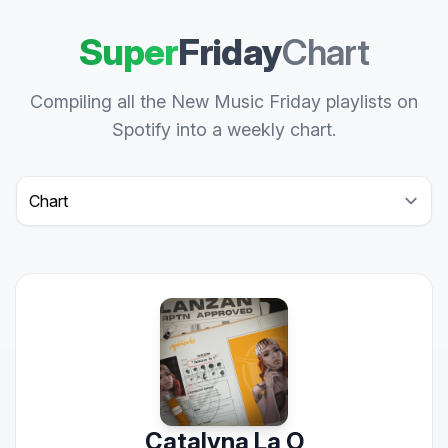
Super
Friday
Chart
Compiling all the New Music Friday playlists on
Spotify into a weekly chart.
Select a tab
Catalyna La O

The problem ->
Note each line above that contains "Friday" and copy it out.

Expected answer ->
Friday
Compiling all the New Music Friday playlists on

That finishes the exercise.